**Aim of the task**:
Everything in the entries except the pictures must be repeated exactly.

>>>>>

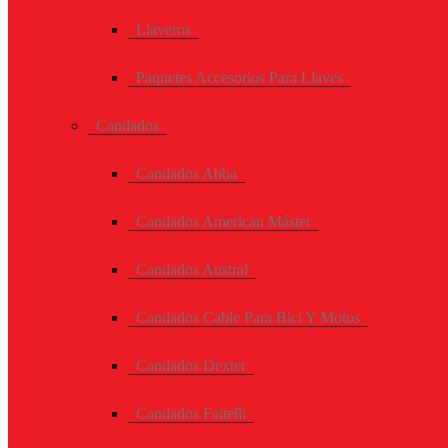
Llaveros
Paquetes Accesorios Para Llaves
Candados
Candados Abba
Candados American Máster
Candados Austral
Candados Cable Para Bici Y Motos
Candados Dexter
Candados Faitelli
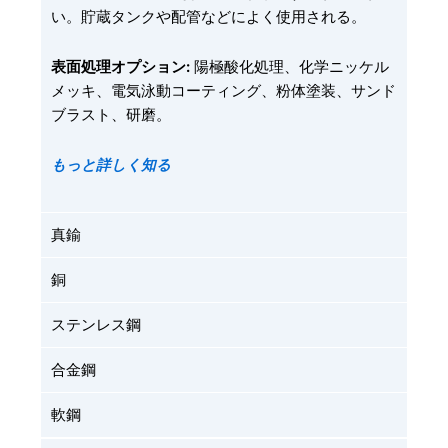
い。貯蔵タンクや配管などによく使用される。
表面処理オプション:
陽極酸化処理、化学ニッケル
メッキ、電気泳動コーティング、粉体塗装、サンド
ブラスト、研磨。
もっと詳しく知る
真鍮
銅
ステンレス鋼
合金鋼
軟鋼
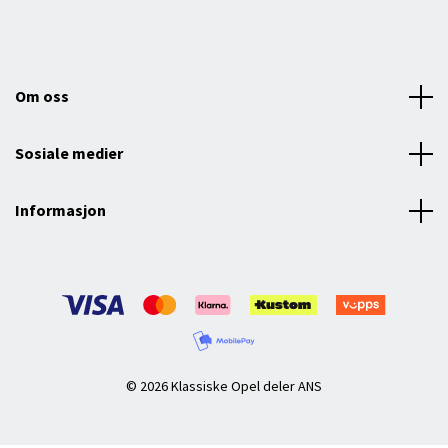
Om oss
Sosiale medier
Informasjon
© 2026 Klassiske Opel deler ANS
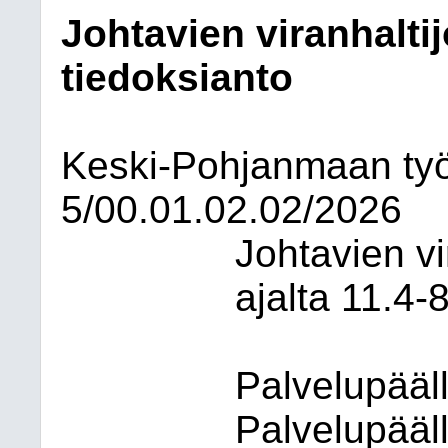
Johtavien viranhalti
tiedoksianto
Keski-Pohjanmaan työ
5/00.01.02.02/2026
Johtavien vi
ajalta 11.4-
Palvelupääll
Palvelupääll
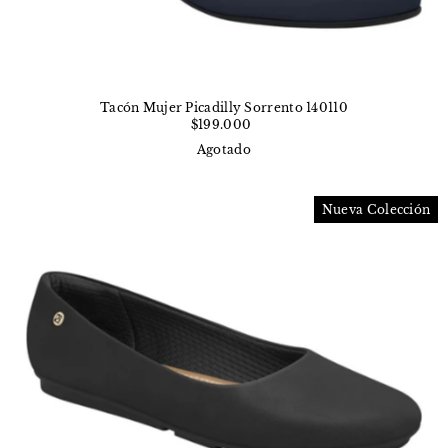
Tacón Mujer Picadilly Sorrento 140110
$199.000
Agotado
Nueva Colección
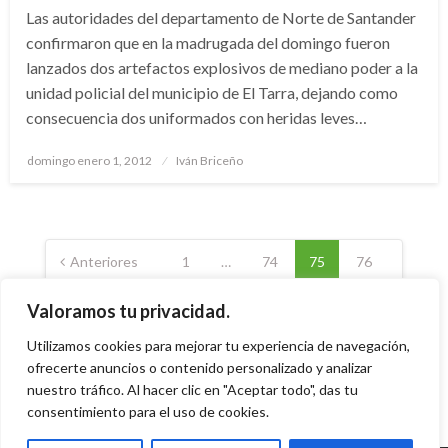
Las autoridades del departamento de Norte de Santander
confirmaron que en la madrugada del domingo fueron
lanzados dos artefactos explosivos de mediano poder a la
unidad policial del municipio de El Tarra, dejando como
consecuencia dos uniformados con heridas leves…
Publicado
domingo enero 1, 2012
Iván Briceño
el
Paginación
de
Anteriores
1
…
74
75
76
entradas
Siguientes
Valoramos tu privacidad.
Utilizamos cookies para mejorar tu experiencia de navegación,
ofrecerte anuncios o contenido personalizado y analizar
nuestro tráfico. Al hacer clic en "Aceptar todo", das tu
consentimiento para el uso de cookies.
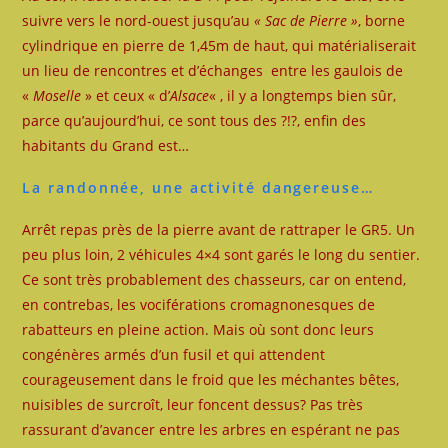
suivre vers le nord-ouest jusqu’au
« Sac de Pierre »
, borne
cylindrique en pierre de 1,45m de haut, qui matérialiserait
un lieu de rencontres et d’échanges entre les gaulois de
«
Moselle
» et ceux « d’
Alsace
« , il y a longtemps bien sûr,
parce qu’aujourd’hui, ce sont tous des ?!?, enfin des
habitants du Grand est…
La randonnée, une activité dangereuse…
Arrêt repas près de la pierre avant de rattraper le GR5. Un
peu plus loin, 2 véhicules 4×4 sont garés le long du sentier.
Ce sont très probablement des chasseurs, car on entend,
en contrebas, les vociférations cromagnonesques de
rabatteurs en pleine action. Mais où sont donc leurs
congénères armés d’un fusil et qui attendent
courageusement dans le froid que les méchantes bêtes,
nuisibles de surcroît, leur foncent dessus? Pas très
rassurant d’avancer entre les arbres en espérant ne pas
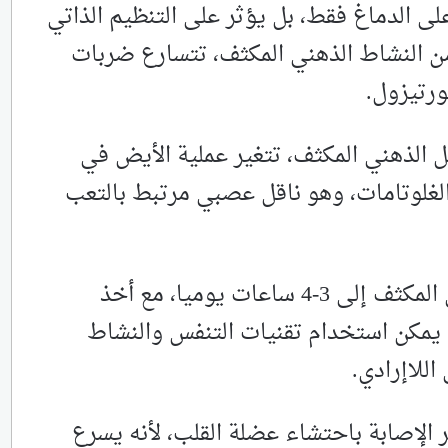
لى الدماغ فقط، بل يؤثر على التنظيم الذاتي
من النشاط الذهني المكثف، تتسارع ضربات
رتيزول.
 ساعات من العمل الذهني المكثف، تتغير عملية الأيض في
لغلوتامات، وهو ناقل عصبي مرتبط بالتعب
ونصح غوليايف بـ تقليل العمل الذهني المكثف إلى 3-4 ساعات يوميا، مع أخذ
6 إلى 90 دقيقة. كما يمكن استخدام تقنيات التنفس والنشاط
اللاإرادي.
 الإصابة باحتشاء عضلة القلب، لأنه يسرع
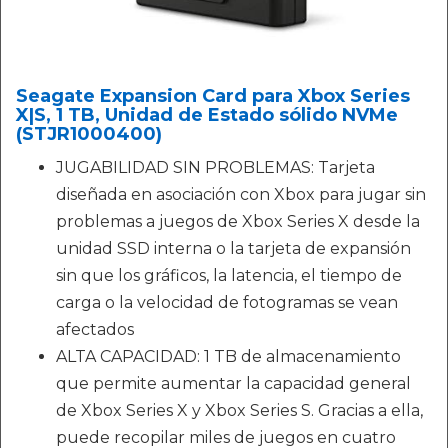
Seagate Expansion Card para Xbox Series
X|S, 1 TB, Unidad de Estado sólido NVMe
(STJR1000400)
JUGABILIDAD SIN PROBLEMAS: Tarjeta
diseñada en asociación con Xbox para jugar sin
problemas a juegos de Xbox Series X desde la
unidad SSD interna o la tarjeta de expansión
sin que los gráficos, la latencia, el tiempo de
carga o la velocidad de fotogramas se vean
afectados
ALTA CAPACIDAD: 1 TB de almacenamiento
que permite aumentar la capacidad general
de Xbox Series X y Xbox Series S. Gracias a ella,
puede recopilar miles de juegos en cuatro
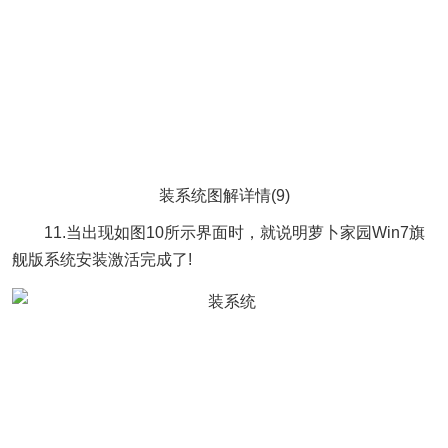
装系统图解详情(9)
11.当出现如图10所示界面时，就说明萝卜家园Win7旗
舰版系统安装激活完成了!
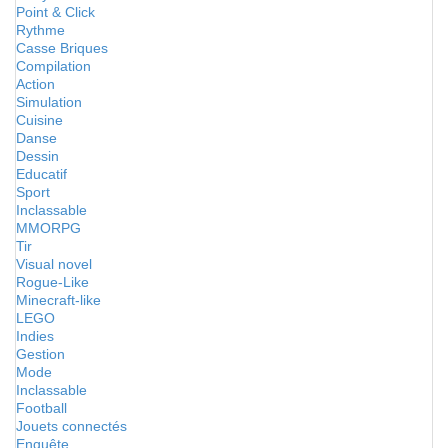
Point & Click
Rythme
Casse Briques
Compilation
Action
Simulation
Cuisine
Danse
Dessin
Educatif
Sport
Inclassable
MMORPG
Tir
Visual novel
Rogue-Like
Minecraft-like
LEGO
Indies
Gestion
Mode
Inclassable
Football
Jouets connectés
Enquête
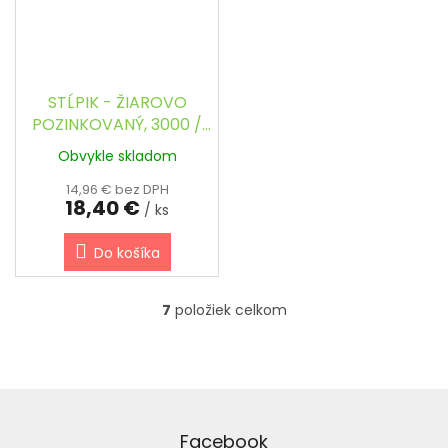
STĹPIK - ŽIAROVO
POZINKOVANÝ, 3000 /
40 x 60 mm
Obvykle skladom
14,96 € bez DPH
18,40 €
/ ks
Do košíka
7
položiek celkom
O
v
l
á
d
Z
a
á
c
p
Facebook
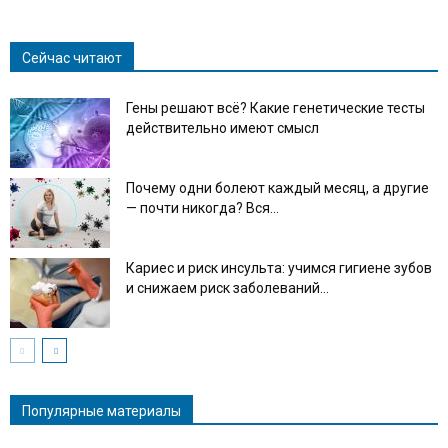
Сейчас читают
Гены решают всё? Какие генетические тесты
действительно имеют смысл
Почему одни болеют каждый месяц, а другие
— почти никогда? Вся...
Кариес и риск инсульта: учимся гигиене зубов
и снижаем риск заболеваний...
Популярные материалы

<<<<<

**Task answer**:
Llaveros
Paquetes Accesorios Para Llaves
Candados
Candados Abba
Candados American Máster
Candados Austral
Candados Cable Para Bici Y Motos
Candados Dexter
Candados Faitelli
い。貯蔵タンクや配管などによく使用される。
表面処理オプション:
陽極酸化処理、化学ニッケル
メッキ、電気泳動コーティング、粉体塗装、サンド
ブラスト、研磨。
もっと詳しく知る
真鍮
銅
ステンレス鋼
合金鋼
軟鋼
Om oss
Sosiale medier
Informasjon
© 2026 Klassiske Opel deler ANS
Johtavien viranhalti
tiedoksianto
Keski-Pohjanmaan työ
5/00.01.02.02/2026
Johtavien vi
ajalta 11.4-
Palvelupääll
Palvelupääll
Tacón Mujer Picadilly Sorrento 140110
$199.000
Agotado
Nueva Colección
Las autoridades del departamento de Norte de Santander
confirmaron que en la madrugada del domingo fueron
lanzados dos artefactos explosivos de mediano poder a la
unidad policial del municipio de El Tarra, dejando como
consecuencia dos uniformados con heridas leves…
Publicado
domingo enero 1, 2012
Iván Briceño
el
Paginación
de
Anteriores
1
…
74
75
76
entradas
Siguientes
Valoramos tu privacidad.
Utilizamos cookies para mejorar tu experiencia de navegación,
ofrecerte anuncios o contenido personalizado y analizar
nuestro tráfico. Al hacer clic en "Aceptar todo", das tu
consentimiento para el uso de cookies.
suivre vers le nord-ouest jusqu’au
« Sac de Pierre »
, borne
cylindrique en pierre de 1,45m de haut, qui matérialiserait
un lieu de rencontres et d’échanges entre les gaulois de
«
Moselle
» et ceux « d’
Alsace
« , il y a longtemps bien sûr,
parce qu’aujourd’hui, ce sont tous des ?!?, enfin des
habitants du Grand est…
La randonnée, une activité dangereuse…
Arrêt repas près de la pierre avant de rattraper le GR5. Un
peu plus loin, 2 véhicules 4×4 sont garés le long du sentier.
Ce sont très probablement des chasseurs, car on entend,
en contrebas, les vociférations cromagnonesques de
rabatteurs en pleine action. Mais où sont donc leurs
congénères armés d’un fusil et qui attendent
courageusement dans le froid que les méchantes bêtes,
nuisibles de surcroît, leur foncent dessus? Pas très
rassurant d’avancer entre les arbres en espérant ne pas
لى الدماغ فقط، بل يؤثر على التنظيم الذاتي
من النشاط الذهني المكثف، تتسارع ضربات
رتيزول.
 ساعات من العمل الذهني المكثف، تتغير عملية الأيض في
لغلوتامات، وهو ناقل عصبي مرتبط بالتعب
ونصح غوليايف بـ تقليل العمل الذهني المكثف إلى 3-4 ساعات يوميا، مع أخذ
6 إلى 90 دقيقة. كما يمكن استخدام تقنيات التنفس والنشاط
اللاإرادي.
 الإصابة باحتشاء عضلة القلب، لأنه يسرع
Seagate Expansion Card para Xbox Series
X|S, 1 TB, Unidad de Estado sólido NVMe
(STJR1000400)
JUGABILIDAD SIN PROBLEMAS: Tarjeta
diseñada en asociación con Xbox para jugar sin
problemas a juegos de Xbox Series X desde la
unidad SSD interna o la tarjeta de expansión
sin que los gráficos, la latencia, el tiempo de
carga o la velocidad de fotogramas se vean
afectados
ALTA CAPACIDAD: 1 TB de almacenamiento
que permite aumentar la capacidad general
de Xbox Series X y Xbox Series S. Gracias a ella,
puede recopilar miles de juegos en cuatro
装系统图解详情(9)
11.当出现如图10所示界面时，就说明萝卜家园Win7旗
舰版系统安装激活完成了!
Point & Click
Rythme
Casse Briques
Compilation
Action
Simulation
Cuisine
Danse
Dessin
Educatif
Sport
Inclassable
MMORPG
Tir
Visual novel
Rogue-Like
Minecraft-like
LEGO
Indies
Gestion
Mode
Inclassable
Football
Jouets connectés
Enquête
STĹPIK - ŽIAROVO
POZINKOVANÝ, 3000 /
40 x 60 mm
Obvykle skladom
14,96 € bez DPH
18,40 €
/ ks
Do košíka
7
položiek celkom
O
v
l
á
d
Z
a
á
c
p
Facebook
Сейчас читают
Гены решают всё? Какие генетические тесты
действительно имеют смысл
Почему одни болеют каждый месяц, а другие
— почти никогда? Вся...
Кариес и риск инсульта: учимся гигиене зубов
и снижаем риск заболеваний...
Популярные материалы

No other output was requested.